Question écrite
✓ Répondue le 02/07/2026
#23#
Nécessité d'une mobilisation nationale pour inverser la banalisation des infections sexuellement transmissibles et l'augmentation de leur transmission
Posée le 18/12/2025 • Ministère interrogé : Santé, familles, autonomie et personnes handicapées
Francis Szpiner Les Républicains
Sénateur — Paris
La question
M. Francis Szpiner appelle l'attention de Mme la ministre de la santé, des familles, de l'autonomie et des personnes handicapées sur la banalisation croissante des infections sexuellement transmissibles (IST) en France, un phénomène qui a directement contribué à l'augmentation inquiétante de leur transmission, notamment chez les jeunes et les populations les plus exposées.

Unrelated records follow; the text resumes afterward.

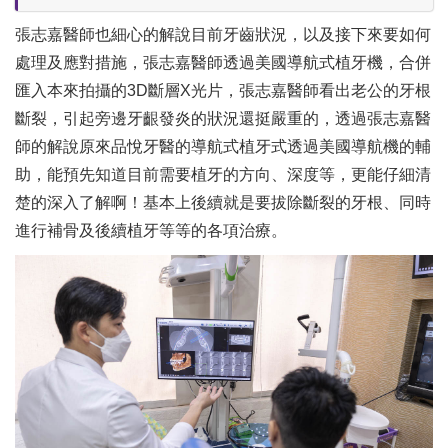
張志嘉醫師也細心的解說目前牙齒狀況，以及接下來要如何
處理及應對措施，張志嘉醫師透過美國導航式植牙機，合併
匯入本來拍攝的3D斷層X光片，張志嘉醫師看出老公的牙根
斷裂，引起旁邊牙齦發炎的狀況還挺嚴重的，透過張志嘉醫
師的解說原來品悅牙醫的導航式植牙式透過美國導航機的輔
助，能預先知道目前需要植牙的方向、深度等，更能仔細清
楚的深入了解啊！基本上後續就是要拔除斷裂的牙根、同時
進行補骨及後續植牙等等的各項治療。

Les dernières données de Santé publique France et des centres de dépistage révèlent une explosion des cas de syphilis, gonococcie, chlamydiose et infections à virus de l'immunodéficience humaine (VIH), en particulier chez les 15-30 ans. Cette hausse s'explique en grande partie par une perception erronée des risques : les IST sont souvent perçues comme « moins graves » grâce aux progrès thérapeutiques (ex : trithérapie pour le VIH, antibiotiques pour les autres IST), ce qui conduit à une diminution de l'usage du préservatif et à une méconnaissance des conséquences (stérilité, résistances aux antibiotiques, complications neurologiques). Cette hausse s'explique également par l'absence de culture de prévention : les campagnes actuelles ne parviennent pas à dédramatiser le dépistage ni à rappeler l'importance des protections, notamment chez les jeunes pour qui les IST sont devenues un « risque acceptable ». Par ailleurs, la désinformation et les idées reçues contribuent également à cette hausse. En effet, beaucoup pensent, à tort, que les IST « se soignent facilement » ou que « ça n'arrive qu'aux autres », ce qui retarde les dépistages et favorise la transmission.
Les conséquences sont graves et doivent alarmer : une hausse des résistances aux antibiotiques (ex : gonococcie multirésistante), rendant certaines IST difficiles, voire impossibles à soigner ; des retards de diagnostic qui aggravent les complications (ex : stérilité, transmission mère-enfant) ; un coût croissant pour l'assurance maladie, avec des dépenses liées aux traitements et aux hospitalisations en forte augmentation.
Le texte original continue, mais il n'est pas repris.